I like what my mentor Lois Sapsford said to me about letting the emotion be neutral first: “I always go back to the brain, and explain that by seeing the intensity of the emotion in front of you and labeling it as BIG, you are actually beginning to neutralize it. It needs to be seen and honoured for what it is. They feel out of control with it, and by engaging and naming it, you are letting them know they are not alone and you will stay with them in this overwhelming state. By doing so, you are strengthening the neural connection in the brain that teaches us that our emotions are an important and honoured part of each of us. By waiting until your child is in a softer and more neutral state of emotion, we are accidentally teaching their brains “If you emote, I will leave” and it abandons them in a very scary emotional state.
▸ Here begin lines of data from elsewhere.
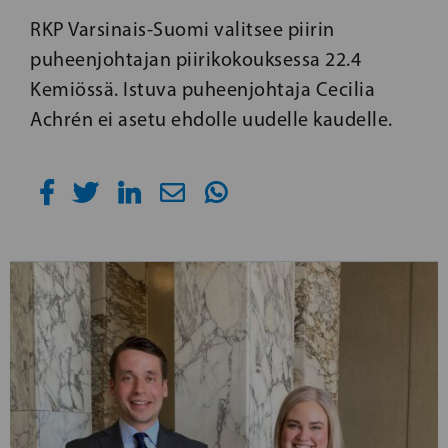
RKP Varsinais-Suomi valitsee piirin
puheenjohtajan piirikokouksessa 22.4
Kemiössä. Istuva puheenjohtaja Cecilia
Achrén ei asetu ehdolle uudelle kaudelle.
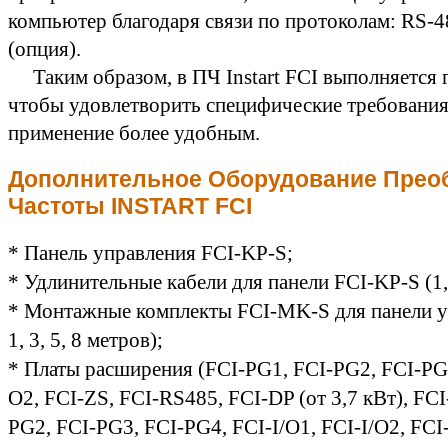
компьютер благодаря связи по протоколам: R
(опция).
Таким образом, в ПЧ Instart FCI выполняется г
чтобы удовлетворить специфические требования 
применение более удобным.
Дополнительное Оборудование Прео
Частоты
INSTART FCI
* Панель управления FCI-KP-S;
* Удлинительные кабели для панели FCI-KP-S (1, 
* Монтажные комплекты FCI-MK-S для панели у
1, 3, 5, 8 метров);
* Платы расширения (FCI-PG1, FCI-PG2, FCI-PG3
О2, FCI-ZS, FCI-RS485, FCI-DP (от 3,7 кВт), FCI
PG2, FCI-PG3, FCI-PG4, FCI-I/О1, FCI-I/О2, FCI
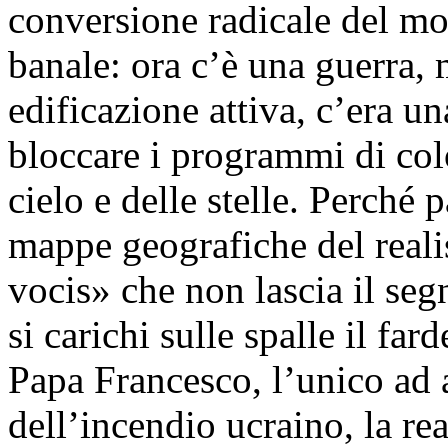
conversione radicale del mo
banale: ora c’è una guerra,
edificazione attiva, c’era un
bloccare i programmi di col
cielo e delle stelle. Perché 
mappe geografiche del real
vocis» che non lascia il se
si carichi sulle spalle il far
Papa Francesco, l’unico ad 
dell’incendio ucraino, la re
Stay with them, engage it, see it, and although it will get bigger for a very brief period of time, it will actually subside quicker the longer you stay.”

I sort of live and breathe the research that Rachel Simmons talks about in her book – my clinical practice as a psychologist focuses on people who internalize anxiety – but I still had many “Aha!” moments as I read Enough As She Is. For me, the biggest takeaway was her model of vulnerability. I walk a very thin line between striving for excellence and maladaptive perfectionism myself, and what goes with this personality style is beating oneself up when a mistake is made. I am a Mom to 3 adolescent girls, with my oldest off to university in the fall, and I know that I am their biggest role model for how to respond in moments of failure, even more so than anything they might see on social media and experience at school. It is my greatest wish, to raise three young women who feel comfortable in their skin, take healthy risks, and know at their core that they are always enough as they are.